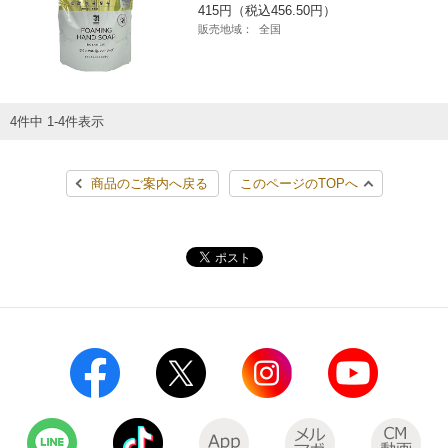
415円（税込456.50円）
コインランドリー（店舗限定）
保険
セブン‐イレブンの「商品力」
販売地域：
全国
宅配ロッカー（店舗限定）
学び・教育
セブン-イレブンの横顔
4件中 1-4件表示
自転車シェアリング（店舗限定）
セブン-イレブンの歴史
商品のご案内へ戻る
このページのTOPへ
モバイルバッテリーシェアリング（店舗限定）
モバイルWi-Fiバッテリーシェアリング（店舗限定）
荷物預かりサービス「ecbocloakエクボクローク」（店舗限定）
パウダースペース ラブン（店舗限定）
ソフトバンクギフト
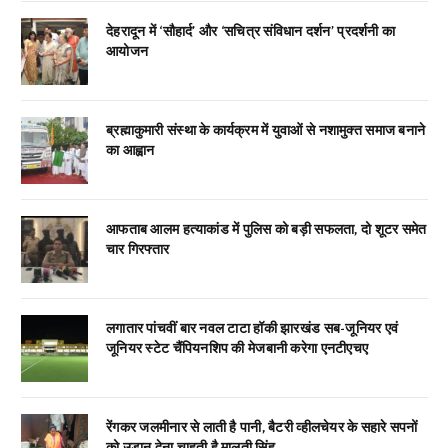
देहरादून में ‘सौहार्द’ और ‘सचित्र संविधान दर्शन’ प्रदर्शनी का
आयोजन
ब्रह्माकुमारी संस्था के कार्यक्रम में युवाओं से नशामुक्त समाज बनाने
का आह्वान
आफताब आलम हत्याकांड में पुलिस को बड़ी सफलता, दो शूटर समेत
चार गिरफ्तार
लगातार पांचवीं बार नवल टाटा हॉकी झारखंड सब-जूनियर एवं
जूनियर स्टेट चैंपियनशिप की मेजबानी करेगा एनटीएचए
रेंगकर जलमीनार से लाती है पानी, बैटरी व्हीलचेयर के सहारे सपनों
को उड़ान देना चाहती है मालती सिंह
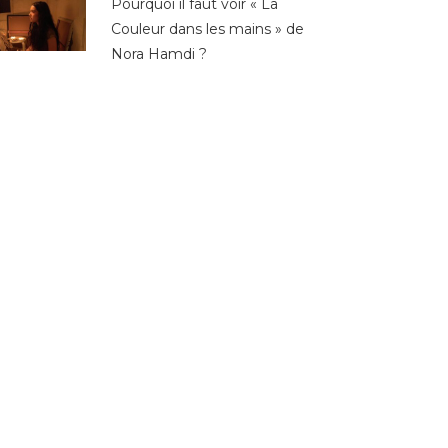
Pourquoi il faut voir « La
Couleur dans les mains » de
Nora Hamdi ?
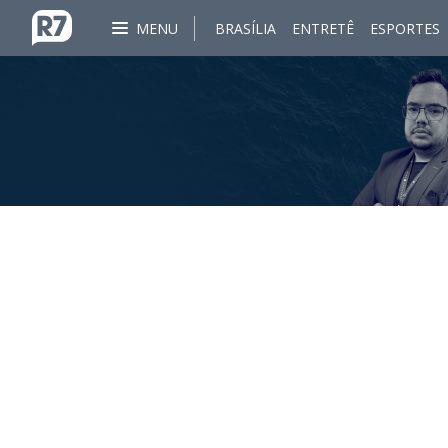
MENU
BRASÍLIA
ENTRETÊ
ESPORTES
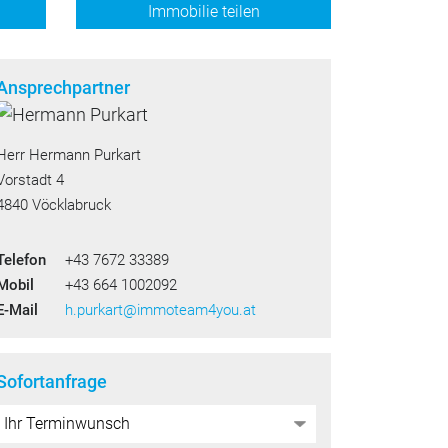
Immobilie teilen
Ansprechpartner
Herr Hermann Purkart
Vorstadt 4
4840 Vöcklabruck
Telefon
+43 7672 33389
Mobil
+43 664 1002092
E-Mail
h.purkart@immoteam4you.at
Sofortanfrage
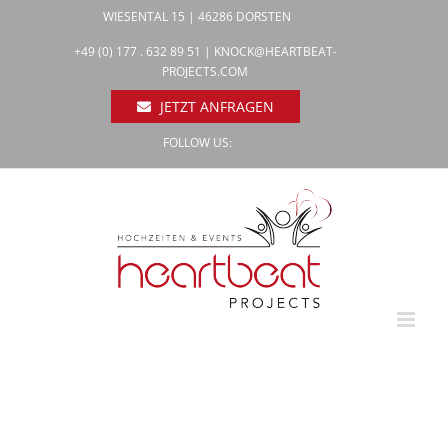
Zum
WIESENTAL 15 | 46286 DORSTEN
Inhalt
Facebook
+49 (0) 177 . 632 89 51 |
KNOCK@HEARTBEAT-
Pinterest
springen
PROJECTS.COM
Instagram
JETZT ANFRAGEN
FOLLOW US:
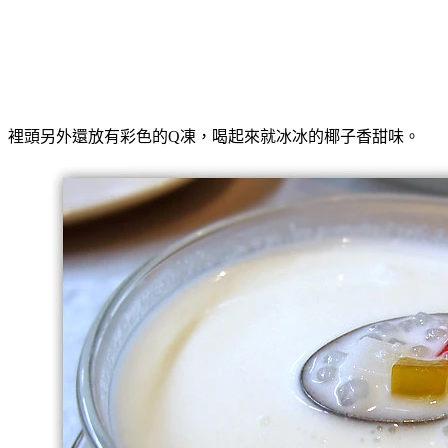
裡頭另外還放有彩色的Q凍，喝起來就冰冰的椰子香甜味。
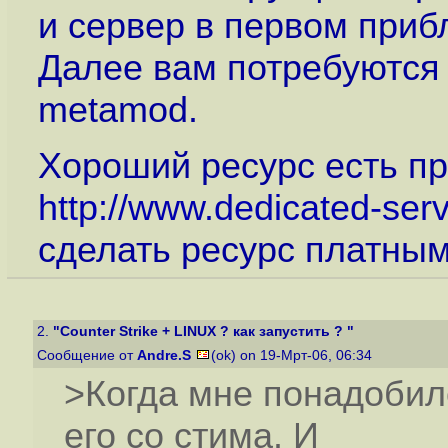
и сервер в первом приб
Далее вам потребуются 
metamod.
Хороший ресурс есть п
http://www.dedicated-serv
сделать ресурс платным 
2.
"Counter Strike + LINUX ? как запустить ? "
Сообщение от
Andre.S
(ok) on 19-Мрт-06, 06:34
>Когда мне понадобилс
его со стима. И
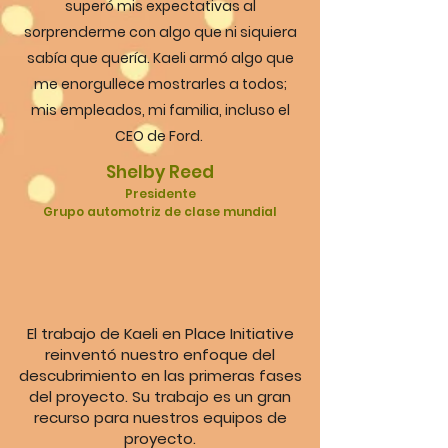
superó mis expectativas al
sorprenderme con algo que ni siquiera
sabía que quería. Kaeli armó algo que
me enorgullece mostrarles a todos;
mis empleados, mi familia, incluso el
CEO de Ford.
Shelby Reed
Presidente
Grupo automotriz de clase mundial
El trabajo de Kaeli en Place Initiative
reinventó nuestro enfoque del
descubrimiento en las primeras fases
del proyecto. Su trabajo es un gran
recurso para nuestros equipos de
proyecto.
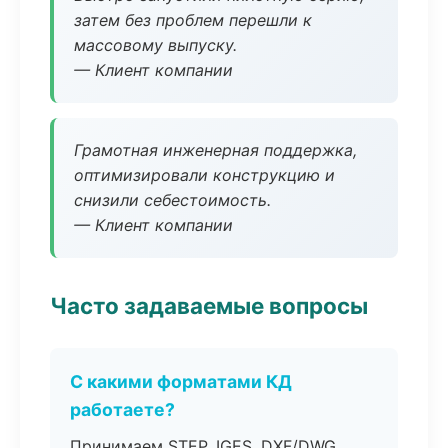
затем без проблем перешли к
массовому выпуску.
— Клиент компании
Грамотная инженерная поддержка,
оптимизировали конструкцию и
снизили себестоимость.
— Клиент компании
Часто задаваемые вопросы
С какими форматами КД
работаете?
Принимаем STEP, IGES, DXF/DWG,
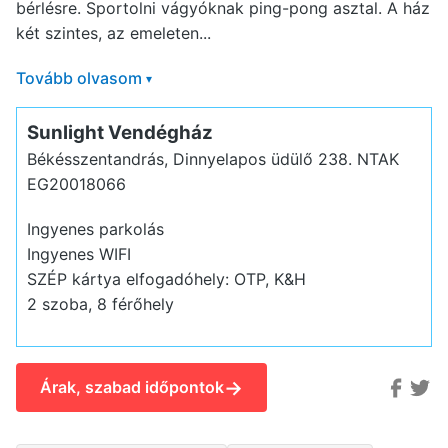
bérlésre. Sportolni vágyóknak ping-pong asztal. A ház
két szintes, az emeleten...
Tovább olvasom
▾
Sunlight Vendégház
Békésszentandrás, Dinnyelapos üdülő 238.
NTAK
EG20018066
Ingyenes parkolás
Ingyenes WIFI
SZÉP kártya elfogadóhely: OTP, K&H
2 szoba, 8 férőhely
→
Árak, szabad időpontok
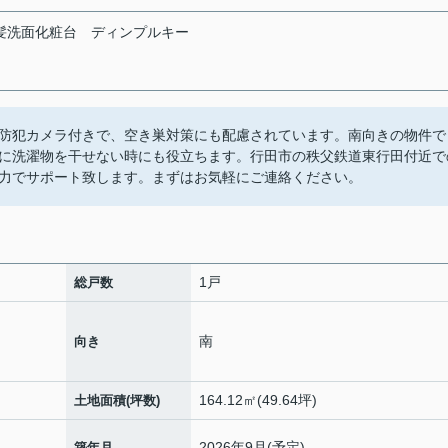
髪洗面化粧台
ディンプルキー
防犯カメラ付きで、空き巣対策にも配慮されています。南向きの物件で
に洗濯物を干せない時にも役立ちます。行田市の秩父鉄道東行田付近で
力でサポート致します。まずはお気軽にご連絡ください。
1戸
総戸数
南
向き
164.12㎡(49.64坪)
土地面積(坪数)
2026年9月(予定)
築年月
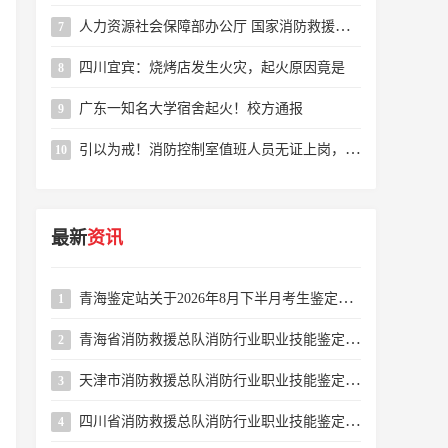
人力资源社会保障部办公厅 国家消防救援局办公室 关于颁布消防设施操作员国家职业标准的通知
7
四川宜宾：烧烤店发生火灾，起火原因竟是
8
广东一知名大学宿舍起火！校方通报
9
引以为戒！消防控制室值班人员无证上岗，这个小区物业被罚
10
最新
资讯
青海鉴定站关于2026年8月下半月考生鉴定缴费缴款码公示的公告
1
青海省消防救援总队消防行业职业技能鉴定站2026年8月下半月消防设施操作员职业技能鉴定公告
2
天津市消防救援总队消防行业职业技能鉴定站2026年8月16-31日批次消防设施操作员职业技能鉴定公告
3
四川省消防救援总队消防行业职业技能鉴定站2026年8月消防设施操作员职业技能鉴定考试公告
4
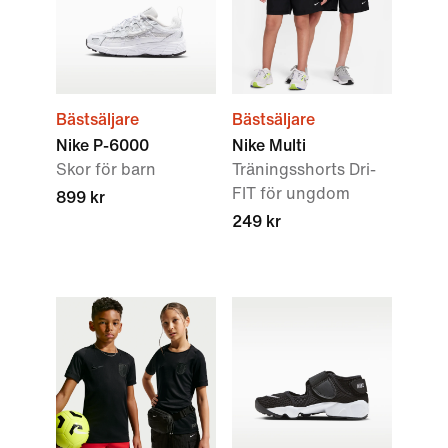
Bästsäljare
Bästsäljare
Nike P-6000
Nike Multi
Skor för barn
Träningsshorts Dri-
FIT för ungdom
899 kr
249 kr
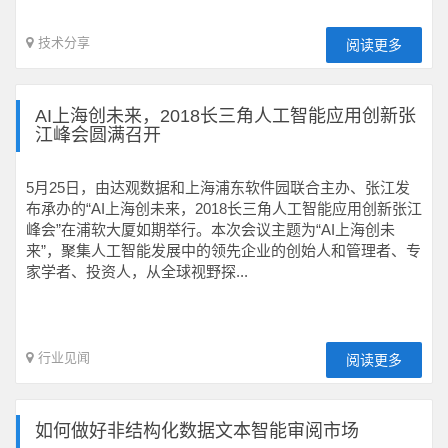
技术分享
阅读更多
AI上海创未来，2018长三角人工智能应用创新张
江峰会圆满召开
5月25日，由达观数据和上海浦东软件园联合主办、张江发
布承办的“AI上海创未来，2018长三角人工智能应用创新张江
峰会”在浦软大厦如期举行。本次会议主题为“AI上海创未
来”，聚集人工智能发展中的领先企业的创始人和管理者、专
家学者、投资人，从全球视野探...
行业见闻
阅读更多
如何做好非结构化数据文本智能审阅市场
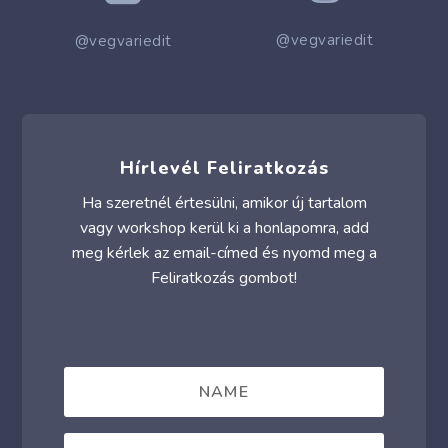
@vegvariedit
@vegvariedit
Hírlevél Feliratkozás
Ha szeretnél értesülni, amikor új tartalom
vagy workshop kerül ki a honlapomra, add
meg kérlek az email-címed és nyomd meg a
Feliratkozás gombot!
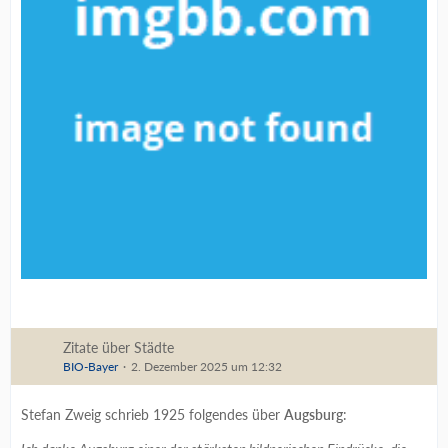
Zitate über Städte
BIO-Bayer
2. Dezember 2025 um 12:32
Stefan Zweig schrieb 1925 folgendes über
Augsburg
:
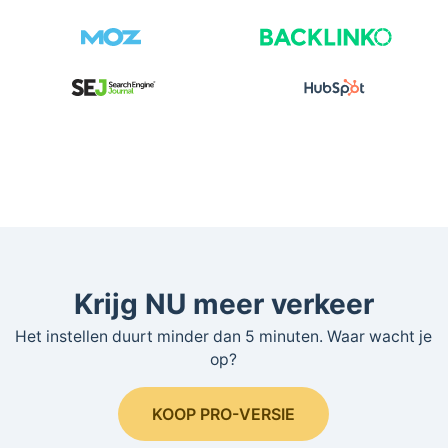
Krijg NU meer verkeer
Het instellen duurt minder dan 5 minuten. Waar wacht je
op?
KOOP PRO-VERSIE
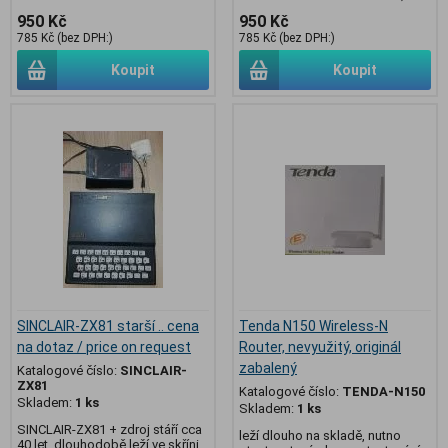
950 Kč
950 Kč
785 Kč (bez DPH:)
785 Kč (bez DPH:)
Koupit
Koupit
SINCLAIR-ZX81 starší .. cena
Tenda N150 Wireless-N
na dotaz / price on request
Router, nevyužitý, originál
zabalený
Katalogové číslo:
SINCLAIR-
ZX81
Katalogové číslo:
TENDA-N150
Skladem:
1 ks
Skladem:
1 ks
SINCLAIR-ZX81 + zdroj stáří cca
leží dlouho na skladě, nutno
40 let, dlouhodobě leží ve skříni,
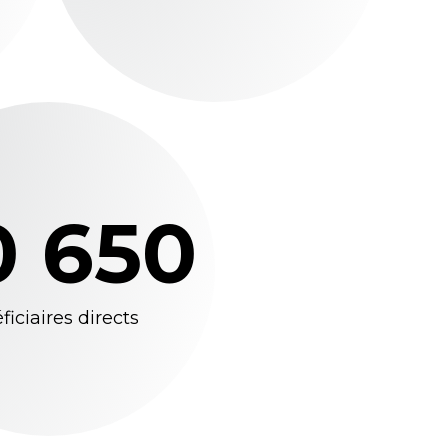
0 650
ficiaires directs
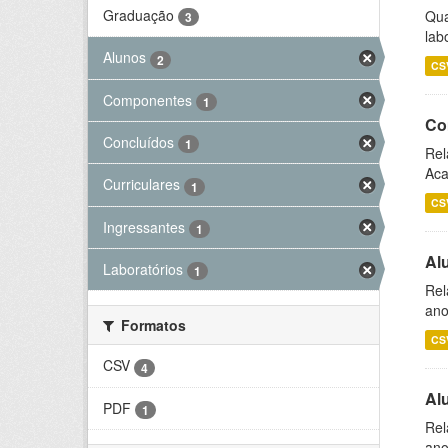
Graduação
Qua
3
lab
Alunos
2
CS
Componentes
1
Co
Concluídos
1
Rel
Aca
Curriculares
1
CS
Ingressantes
1
Al
Laboratórios
1
Rel
ano
Formatos
CS
CSV
4
Al
PDF
1
Rel
ano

....

**Your objective**
The output is to be the material in full and unaltered, with pictures omitted.

**Result for this exercise**
415円（税込456.50円）
コインランドリー（店舗限定）
保険
セブン‐イレブンの「商品力」
販売地域：
全国
宅配ロッカー（店舗限定）
学び・教育
セブン-イレブンの横顔
4件中 1-4件表示
自転車シェアリング（店舗限定）
セブン-イレブンの歴史
商品のご案内へ戻る
このページのTOPへ
モバイルバッテリーシェアリング（店舗限定）
モバイルWi-Fiバッテリーシェアリング（店舗限定）
荷物預かりサービス「ecbocloakエクボクローク」（店舗限定）
パウダースペース ラブン（店舗限定）
ソフトバンクギフト
देहरादून में ‘सौहार्द’ और ‘सचित्र संविधान दर्शन’ प्रदर्शनी का
आयोजन
ब्रह्माकुमारी संस्था के कार्यक्रम में युवाओं से नशामुक्त समाज बनाने
का आह्वान
आफताब आलम हत्याकांड में पुलिस को बड़ी सफलता, दो शूटर समेत
चार गिरफ्तार
लगातार पांचवीं बार नवल टाटा हॉकी झारखंड सब-जूनियर एवं
जूनियर स्टेट चैंपियनशिप की मेजबानी करेगा एनटीएचए
रेंगकर जलमीनार से लाती है पानी, बैटरी व्हीलचेयर के सहारे सपनों
को उड़ान देना चाहती है मालती सिंह
Pourquoi il faut voir « La
Couleur dans les mains » de
Nora Hamdi ?
MENU
BRASÍLIA
ENTRETÊ
ESPORTES
Immobilie teilen
Ansprechpartner
Herr Hermann Purkart
Vorstadt 4
4840 Vöcklabruck
Telefon
+43 7672 33389
Mobil
+43 664 1002092
E-Mail
h.purkart@immoteam4you.at
Sofortanfrage
Zum
WIESENTAL 15 | 46286 DORSTEN
Inhalt
Facebook
+49 (0) 177 . 632 89 51 |
KNOCK@HEARTBEAT-
Pinterest
springen
PROJECTS.COM
Instagram
JETZT ANFRAGEN
FOLLOW US:
裡頭另外還放有彩色的Q凍，喝起來就冰冰的椰子香甜味。
и сервер в первом приб
Далее вам потребуются 
metamod.
Хороший ресурс есть п
http://www.dedicated-serv
сделать ресурс платным 
2.
"Counter Strike + LINUX ? как запустить ? "
Сообщение от
Andre.S
(ok) on 19-Мрт-06, 06:34
>Когда мне понадобилс
его со стима. И
superó mis expectativas al
sorprenderme con algo que ni siquiera
sabía que quería. Kaeli armó algo que
me enorgullece mostrarles a todos;
mis empleados, mi familia, incluso el
CEO de Ford.
Shelby Reed
Presidente
Grupo automotriz de clase mundial
El trabajo de Kaeli en Place Initiative
reinventó nuestro enfoque del
descubrimiento en las primeras fases
del proyecto. Su trabajo es un gran
recurso para nuestros equipos de
proyecto.
затем без проблем перешли к
массовому выпуску.
— Клиент компании
Грамотная инженерная поддержка,
оптимизировали конструкцию и
снизили себестоимость.
— Клиент компании
Часто задаваемые вопросы
С какими форматами КД
работаете?
Принимаем STEP, IGES, DXF/DWG,
bérlésre. Sportolni vágyóknak ping-pong asztal. A ház
két szintes, az emeleten...
Tovább olvasom
▾
Sunlight Vendégház
Békésszentandrás, Dinnyelapos üdülő 238.
NTAK
EG20018066
Ingyenes parkolás
Ingyenes WIFI
SZÉP kártya elfogadóhely: OTP, K&H
2 szoba, 8 férőhely
→
Árak, szabad időpontok
髪洗面化粧台
ディンプルキー
防犯カメラ付きで、空き巣対策にも配慮されています。南向きの物件で
に洗濯物を干せない時にも役立ちます。行田市の秩父鉄道東行田付近で
力でサポート致します。まずはお気軽にご連絡ください。
1戸
総戸数
南
向き
164.12㎡(49.64坪)
土地面積(坪数)
2026年9月(予定)
築年月
人力资源社会保障部办公厅 国家消防救援局办公室 关于颁布消防设施操作员国家职业标准的通知
7
四川宜宾：烧烤店发生火灾，起火原因竟是
8
广东一知名大学宿舍起火！校方通报
9
引以为戒！消防控制室值班人员无证上岗，这个小区物业被罚
10
最新
资讯
青海鉴定站关于2026年8月下半月考生鉴定缴费缴款码公示的公告
1
青海省消防救援总队消防行业职业技能鉴定站2026年8月下半月消防设施操作员职业技能鉴定公告
2
天津市消防救援总队消防行业职业技能鉴定站2026年8月16-31日批次消防设施操作员职业技能鉴定公告
3
四川省消防救援总队消防行业职业技能鉴定站2026年8月消防设施操作员职业技能鉴定考试公告
4
Bästsäljare
Bästsäljare
Nike P-6000
Nike Multi
Skor för barn
Träningsshorts Dri-
FIT för ungdom
899 kr
249 kr
技术分享
阅读更多
AI上海创未来，2018长三角人工智能应用创新张
江峰会圆满召开
5月25日，由达观数据和上海浦东软件园联合主办、张江发
布承办的“AI上海创未来，2018长三角人工智能应用创新张江
峰会”在浦软大厦如期举行。本次会议主题为“AI上海创未
来”，聚集人工智能发展中的领先企业的创始人和管理者、专
家学者、投资人，从全球视野探...
行业见闻
阅读更多
如何做好非结构化数据文本智能审阅市场
@vegvariedit
@vegvariedit
Hírlevél Feliratkozás
Ha szeretnél értesülni, amikor új tartalom
vagy workshop kerül ki a honlapomra, add
meg kérlek az email-címed és nyomd meg a
Feliratkozás gombot!
Zitate über Städte
BIO-Bayer
2. Dezember 2025 um 12:32
Stefan Zweig schrieb 1925 folgendes über
Augsburg
:
Krijg NU meer verkeer
Het instellen duurt minder dan 5 minuten. Waar wacht je
op?
KOOP PRO-VERSIE
950 Kč
950 Kč
785 Kč (bez DPH:)
785 Kč (bez DPH:)
Koupit
Koupit
SINCLAIR-ZX81 starší .. cena
Tenda N150 Wireless-N
na dotaz / price on request
Router, nevyužitý, originál
zabalený
Katalogové číslo:
SINCLAIR-
ZX81
Katalogové číslo:
TENDA-N150
Skladem:
1 ks
Skladem:
1 ks
SINCLAIR-ZX81 + zdroj stáří cca
leží dlouho na skladě, nutno
40 let, dlouhodobě leží ve skříni,
0 650
ficiaires directs
Graduação
Qua
3
lab
Alunos
2
CS
Componentes
1
Co
Concluídos
1
Rel
Aca
Curriculares
1
CS
Ingressantes
1
Al
Laboratórios
1
Rel
ano
Formatos
CS
CSV
4
Al
PDF
1
Rel
ano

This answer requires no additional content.